== Segment start ==

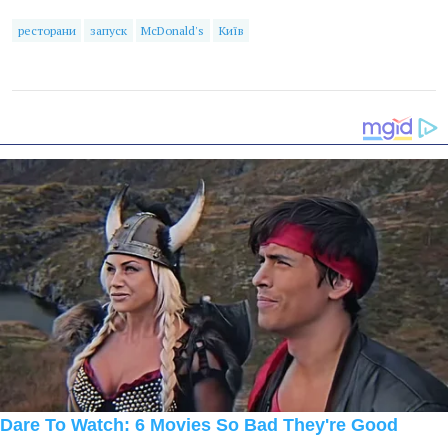
ресторани
запуск
McDonald's
Київ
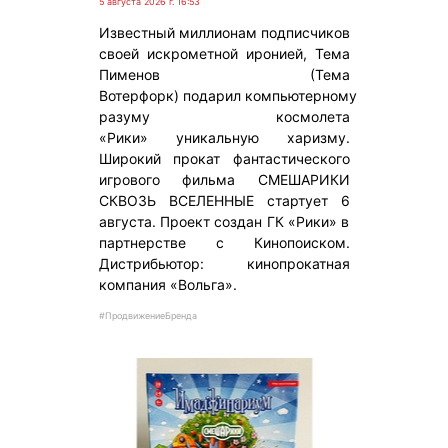
5 августа 2026 г. 16:53
Известный миллионам подписчиков
своей искрометной иронией, Тема
Пименов (Тема
Вотерфорк) подарил компьютерному
разуму космолета
«Рики» уникальную харизму.
Широкий прокат фантастического
игрового фильма СМЕШАРИКИ
СКВОЗЬ ВСЕЛЕННЫЕ стартует 6
августа. Проект создан ГК «Рики» в
партнерстве с Кинопоиском.
Дистрибьютор: кинопрокатная
компания «Вольга».
#ПродвижениеБренда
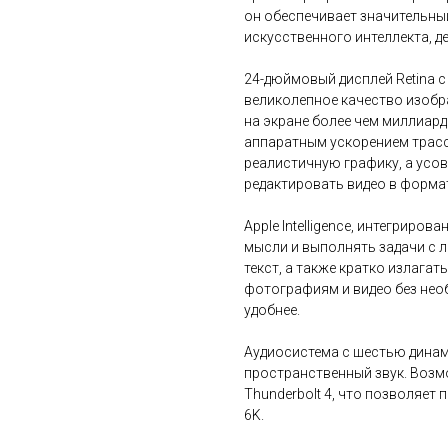
он обеспечивает значительны
искусственного интеллекта, д
24-дюймовый дисплей Retina с
великолепное качество изобр
на экране более чем миллиар
аппаратным ускорением трасс
реалистичную графику, а усо
редактировать видео в формат
Apple Intelligence, интегриро
мысли и выполнять задачи с 
текст, а также кратко излага
фотографиям и видео без необ
удобнее.
Аудиосистема с шестью динам
пространственный звук. Воз
Thunderbolt 4, что позволяет
6K.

== Segment end ==

TASK DESCRIPTION —
Supply only the count of lines above holding "видео".

WRITTEN REPLY —
2